DIRECTIONS FOR THIS TASK:
Would you give the entries below again in full, exactly as they stand?

* * * * * * *

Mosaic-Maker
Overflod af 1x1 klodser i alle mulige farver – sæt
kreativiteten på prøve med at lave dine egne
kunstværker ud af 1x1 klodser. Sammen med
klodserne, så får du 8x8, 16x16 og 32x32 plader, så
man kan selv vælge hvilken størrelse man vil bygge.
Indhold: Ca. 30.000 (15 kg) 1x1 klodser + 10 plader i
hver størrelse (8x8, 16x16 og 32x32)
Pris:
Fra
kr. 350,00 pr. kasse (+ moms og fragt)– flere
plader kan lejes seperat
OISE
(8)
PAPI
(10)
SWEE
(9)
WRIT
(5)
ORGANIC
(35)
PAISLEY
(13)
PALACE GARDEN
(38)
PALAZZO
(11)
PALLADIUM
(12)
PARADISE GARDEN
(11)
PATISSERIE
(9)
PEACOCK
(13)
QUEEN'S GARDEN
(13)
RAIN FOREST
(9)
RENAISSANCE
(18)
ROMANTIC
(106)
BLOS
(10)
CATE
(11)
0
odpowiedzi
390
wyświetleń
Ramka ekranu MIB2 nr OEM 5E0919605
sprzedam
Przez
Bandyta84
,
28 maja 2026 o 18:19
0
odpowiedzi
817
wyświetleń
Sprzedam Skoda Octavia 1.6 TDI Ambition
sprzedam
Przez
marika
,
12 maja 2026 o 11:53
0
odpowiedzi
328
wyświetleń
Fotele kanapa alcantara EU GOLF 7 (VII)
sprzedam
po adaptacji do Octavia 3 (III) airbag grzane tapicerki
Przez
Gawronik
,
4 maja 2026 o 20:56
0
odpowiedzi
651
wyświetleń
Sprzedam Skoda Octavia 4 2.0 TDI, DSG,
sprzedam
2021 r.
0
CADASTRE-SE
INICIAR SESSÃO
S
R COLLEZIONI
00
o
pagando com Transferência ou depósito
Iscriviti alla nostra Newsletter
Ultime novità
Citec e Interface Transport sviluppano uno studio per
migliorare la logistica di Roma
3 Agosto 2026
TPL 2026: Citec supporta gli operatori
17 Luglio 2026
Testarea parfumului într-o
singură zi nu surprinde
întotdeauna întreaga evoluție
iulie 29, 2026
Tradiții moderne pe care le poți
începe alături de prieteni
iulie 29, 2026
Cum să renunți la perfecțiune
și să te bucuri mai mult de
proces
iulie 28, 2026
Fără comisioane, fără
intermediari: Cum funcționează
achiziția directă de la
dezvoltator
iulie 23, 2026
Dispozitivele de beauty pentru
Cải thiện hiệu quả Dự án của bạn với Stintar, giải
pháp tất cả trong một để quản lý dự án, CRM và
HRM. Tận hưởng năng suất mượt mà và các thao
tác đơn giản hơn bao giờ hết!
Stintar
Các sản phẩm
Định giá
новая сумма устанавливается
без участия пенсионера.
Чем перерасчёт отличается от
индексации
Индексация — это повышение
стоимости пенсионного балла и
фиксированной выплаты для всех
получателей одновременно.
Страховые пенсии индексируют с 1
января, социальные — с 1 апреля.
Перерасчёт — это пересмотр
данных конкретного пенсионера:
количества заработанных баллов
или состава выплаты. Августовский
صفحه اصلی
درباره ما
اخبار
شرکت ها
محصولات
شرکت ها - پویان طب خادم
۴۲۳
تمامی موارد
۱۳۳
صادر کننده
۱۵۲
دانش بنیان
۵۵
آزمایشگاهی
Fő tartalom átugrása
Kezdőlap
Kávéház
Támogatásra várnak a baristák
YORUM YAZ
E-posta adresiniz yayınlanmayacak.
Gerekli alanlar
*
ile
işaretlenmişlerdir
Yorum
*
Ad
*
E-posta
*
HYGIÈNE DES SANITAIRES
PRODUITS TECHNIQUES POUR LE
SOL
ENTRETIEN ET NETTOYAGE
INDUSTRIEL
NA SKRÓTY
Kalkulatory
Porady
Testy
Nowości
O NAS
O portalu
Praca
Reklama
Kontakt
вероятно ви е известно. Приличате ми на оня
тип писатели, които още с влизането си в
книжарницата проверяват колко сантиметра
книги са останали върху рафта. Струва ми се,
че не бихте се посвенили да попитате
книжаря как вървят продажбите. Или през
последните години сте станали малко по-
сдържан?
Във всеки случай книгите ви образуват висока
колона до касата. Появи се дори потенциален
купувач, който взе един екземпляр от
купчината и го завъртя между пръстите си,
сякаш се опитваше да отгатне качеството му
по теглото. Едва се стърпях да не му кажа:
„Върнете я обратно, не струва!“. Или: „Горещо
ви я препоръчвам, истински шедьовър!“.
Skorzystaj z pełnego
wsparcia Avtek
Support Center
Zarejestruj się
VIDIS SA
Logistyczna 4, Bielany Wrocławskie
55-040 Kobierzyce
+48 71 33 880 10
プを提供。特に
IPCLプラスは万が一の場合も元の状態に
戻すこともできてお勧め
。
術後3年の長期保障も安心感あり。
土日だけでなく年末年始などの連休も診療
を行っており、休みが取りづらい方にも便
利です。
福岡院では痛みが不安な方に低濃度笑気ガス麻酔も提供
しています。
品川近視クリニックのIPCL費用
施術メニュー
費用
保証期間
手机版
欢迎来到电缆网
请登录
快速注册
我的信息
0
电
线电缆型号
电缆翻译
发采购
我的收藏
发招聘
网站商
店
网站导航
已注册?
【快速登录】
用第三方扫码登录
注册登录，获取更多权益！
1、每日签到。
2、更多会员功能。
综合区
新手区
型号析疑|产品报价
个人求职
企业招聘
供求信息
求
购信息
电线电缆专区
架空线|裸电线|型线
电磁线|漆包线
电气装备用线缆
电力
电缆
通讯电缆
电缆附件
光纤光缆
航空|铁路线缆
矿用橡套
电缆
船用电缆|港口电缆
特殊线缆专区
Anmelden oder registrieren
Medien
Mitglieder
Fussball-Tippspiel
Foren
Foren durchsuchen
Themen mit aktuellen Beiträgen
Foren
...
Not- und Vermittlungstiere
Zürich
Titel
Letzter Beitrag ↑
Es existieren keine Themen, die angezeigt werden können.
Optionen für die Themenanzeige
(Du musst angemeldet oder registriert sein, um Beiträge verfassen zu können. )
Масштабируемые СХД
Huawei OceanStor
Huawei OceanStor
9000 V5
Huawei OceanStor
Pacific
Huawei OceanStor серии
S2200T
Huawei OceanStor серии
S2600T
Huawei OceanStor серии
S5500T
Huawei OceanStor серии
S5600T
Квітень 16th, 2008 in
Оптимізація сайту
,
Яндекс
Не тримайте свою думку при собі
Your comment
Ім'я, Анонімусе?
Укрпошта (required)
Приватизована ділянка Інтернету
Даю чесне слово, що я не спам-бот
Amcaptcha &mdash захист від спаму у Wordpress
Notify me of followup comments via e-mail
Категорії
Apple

* * * * * * *

SOLUTION TO THE EXERCISE:
Mosaic-Maker
Overflod af 1x1 klodser i alle mulige farver – sæt
kreativiteten på prøve med at lave dine egne
kunstværker ud af 1x1 klodser. Sammen med
klodserne, så får du 8x8, 16x16 og 32x32 plader, så
man kan selv vælge hvilken størrelse man vil bygge.
Indhold: Ca. 30.000 (15 kg) 1x1 klodser + 10 plader i
hver størrelse (8x8, 16x16 og 32x32)
Pris:
Fra
kr. 350,00 pr. kasse (+ moms og fragt)– flere
plader kan lejes seperat
OISE
(8)
PAPI
(10)
SWEE
(9)
WRIT
(5)
ORGANIC
(35)
PAISLEY
(13)
PALACE GARDEN
(38)
PALAZZO
(11)
PALLADIUM
(12)
PARADISE GARDEN
(11)
PATISSERIE
(9)
PEACOCK
(13)
QUEEN'S GARDEN
(13)
RAIN FOREST
(9)
RENAISSANCE
(18)
ROMANTIC
(106)
BLOS
(10)
CATE
(11)
0
odpowiedzi
390
wyświetleń
Ramka ekranu MIB2 nr OEM 5E0919605
sprzedam
Przez
Bandyta84
,
28 maja 2026 o 18:19
0
odpowiedzi
817
wyświetleń
Sprzedam Skoda Octavia 1.6 TDI Ambition
sprzedam
Przez
marika
,
12 maja 2026 o 11:53
0
odpowiedzi
328
wyświetleń
Fotele kanapa alcantara EU GOLF 7 (VII)
sprzedam
po adaptacji do Octavia 3 (III) airbag grzane tapicerki
Przez
Gawronik
,
4 maja 2026 o 20:56
0
odpowiedzi
651
wyświetleń
Sprzedam Skoda Octavia 4 2.0 TDI, DSG,
sprzedam
2021 r.
0
CADASTRE-SE
INICIAR SESSÃO
S
R COLLEZIONI
00
o
pagando com Transferência ou depósito
Iscriviti alla nostra Newsletter
Ultime novità
Citec e Interface Transport sviluppano uno studio per
migliorare la logistica di Roma
3 Agosto 2026
TPL 2026: Citec supporta gli operatori
17 Luglio 2026
Testarea parfumului într-o
singură zi nu surprinde
întotdeauna întreaga evoluție
iulie 29, 2026
Tradiții moderne pe care le poți
începe alături de prieteni
iulie 29, 2026
Cum să renunți la perfecțiune
și să te bucuri mai mult de
proces
iulie 28, 2026
Fără comisioane, fără
intermediari: Cum funcționează
achiziția directă de la
dezvoltator
iulie 23, 2026
Dispozitivele de beauty pentru
Cải thiện hiệu quả Dự án của bạn với Stintar, giải
pháp tất cả trong một để quản lý dự án, CRM và
HRM. Tận hưởng năng suất mượt mà và các thao
tác đơn giản hơn bao giờ hết!
Stintar
Các sản phẩm
Định giá
новая сумма устанавливается
без участия пенсионера.
Чем перерасчёт отличается от
индексации
Индексация — это повышение
стоимости пенсионного балла и
фиксированной выплаты для всех
получателей одновременно.
Страховые пенсии индексируют с 1
января, социальные — с 1 апреля.
Перерасчёт — это пересмотр
данных конкретного пенсионера:
количества заработанных баллов
или состава выплаты. Августовский
صفحه اصلی
درباره ما
اخبار
شرکت ها
محصولات
شرکت ها - پویان طب خادم
۴۲۳
تمامی موارد
۱۳۳
صادر کننده
۱۵۲
دانش بنیان
۵۵
آزمایشگاهی
Fő tartalom átugrása
Kezdőlap
Kávéház
Támogatásra várnak a baristák
YORUM YAZ
E-posta adresiniz yayınlanmayacak.
Gerekli alanlar
*
ile
işaretlenmişlerdir
Yorum
*
Ad
*
E-posta
*
HYGIÈNE DES SANITAIRES
PRODUITS TECHNIQUES POUR LE
SOL
ENTRETIEN ET NETTOYAGE
INDUSTRIEL
NA SKRÓTY
Kalkulatory
Porady
Testy
Nowości
O NAS
O portalu
Praca
Reklama
Kontakt
вероятно ви е известно. Приличате ми на оня
тип писатели, които още с влизането си в
книжарницата проверяват колко сантиметра
книги са останали върху рафта. Струва ми се,
че не бихте се посвенили да попитате
книжаря как вървят продажбите. Или през
последните години сте станали малко по-
сдържан?
Във всеки случай книгите ви образуват висока
колона до касата. Появи се дори потенциален
купувач, който взе един екземпляр от
купчината и го завъртя между пръстите си,
сякаш се опитваше да отгатне качеството му
по теглото. Едва се стърпях да не му кажа:
„Върнете я обратно, не струва!“. Или: „Горещо
ви я препоръчвам, истински шедьовър!“.
Skorzystaj z pełnego
wsparcia Avtek
Support Center
Zarejestruj się
VIDIS SA
Logistyczna 4, Bielany Wrocławskie
55-040 Kobierzyce
+48 71 33 880 10
プを提供。特に
IPCLプラスは万が一の場合も元の状態に
戻すこともできてお勧め
。
術後3年の長期保障も安心感あり。
土日だけでなく年末年始などの連休も診療
を行っており、休みが取りづらい方にも便
利です。
福岡院では痛みが不安な方に低濃度笑気ガス麻酔も提供
しています。
品川近視クリニックのIPCL費用
施術メニュー
費用
保証期間
手机版
欢迎来到电缆网
请登录
快速注册
我的信息
0
电
线电缆型号
电缆翻译
发采购
我的收藏
发招聘
网站商
店
网站导航
已注册?
【快速登录】
用第三方扫码登录
注册登录，获取更多权益！
1、每日签到。
2、更多会员功能。
综合区
新手区
型号析疑|产品报价
个人求职
企业招聘
供求信息
求
购信息
电线电缆专区
架空线|裸电线|型线
电磁线|漆包线
电气装备用线缆
电力
电缆
通讯电缆
电缆附件
光纤光缆
航空|铁路线缆
矿用橡套
电缆
船用电缆|港口电缆
特殊线缆专区
Anmelden oder registrieren
Medien
Mitglieder
Fussball-Tippspiel
Foren
Foren durchsuchen
Themen mit aktuellen Beiträgen
Foren
...
Not- und Vermittlungstiere
Zürich
Titel
Letzter Beitrag ↑
Es existieren keine Themen, die angezeigt werden können.
Optionen für die Themenanzeige
(Du musst angemeldet oder registriert sein, um Beiträge verfassen zu können. )
Масштабируемые СХД
Huawei OceanStor
Huawei OceanStor
9000 V5
Huawei OceanStor
Pacific
Huawei OceanStor серии
S2200T
Huawei OceanStor серии
S2600T
Huawei OceanStor серии
S5500T
Huawei OceanStor серии
S5600T
Квітень 16th, 2008 in
Оптимізація сайту
,
Яндекс
Не тримайте свою думку при собі
Your comment
Ім'я, Анонімусе?
Укрпошта (required)
Приватизована ділянка Інтернету
Даю чесне слово, що я не спам-бот
Amcaptcha &mdash захист від спаму у Wordpress
Notify me of followup comments via e-mail
Категорії
Apple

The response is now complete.